» Goal of the exercise: Please find the lines in the entries below that contain the word "pour", and copy each one.
+---+
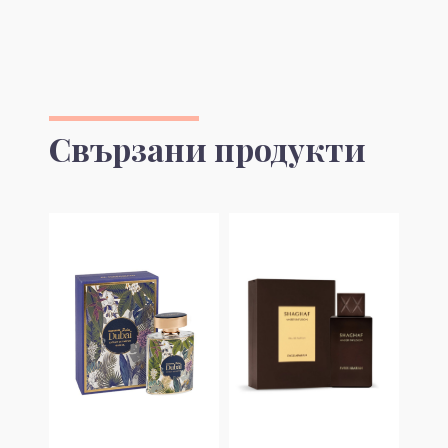
Свързани продукти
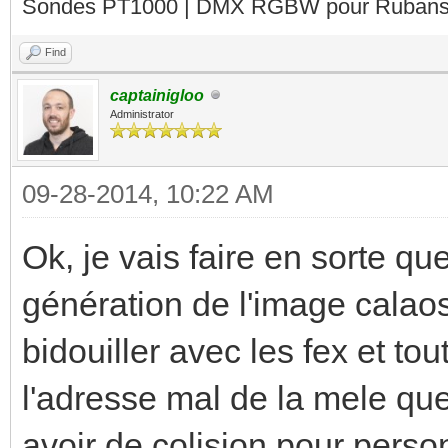
Sondes PT1000 | DMX RGBW pour Rubans 
Find
captainigloo
Administrator
09-28-2014, 10:22 AM
Ok, je vais faire en sorte que
génération de l'image calao
bidouiller avec les fex et tou
l'adresse mal de la mele que 
avoir de colision pour person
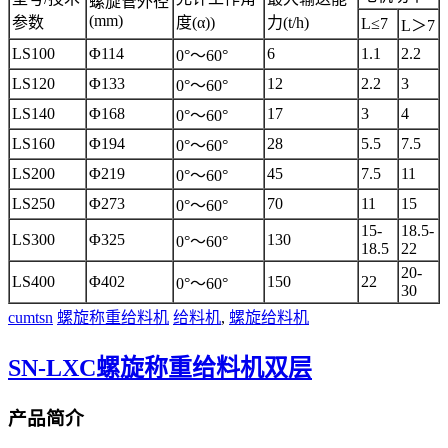
螺旋管外径
(mm)
参数
度(α))
力(t/h)
L≤7
L＞7
LS100
Φ114
6
1.1
2.2
0°～60°
LS120
Φ133
12
2.2
3
0°～60°
LS140
Φ168
17
3
4
0°～60°
LS160
Φ194
28
5.5
7.5
0°～60°
LS200
Φ219
45
7.5
11
0°～60°
LS250
Φ273
70
11
15
0°～60°
15-
18.5-
LS300
Φ325
130
0°～60°
18.5
22
20-
LS400
Φ402
150
22
0°～60°
30
cumtsn
螺旋称重给料机
给料机
,
螺旋给料机
SN-LXC螺旋称重给料机双层
产品简介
+---+
» Expected answer:
Sondes PT1000 | DMX RGBW pour Rubans 
avoir de colision pour person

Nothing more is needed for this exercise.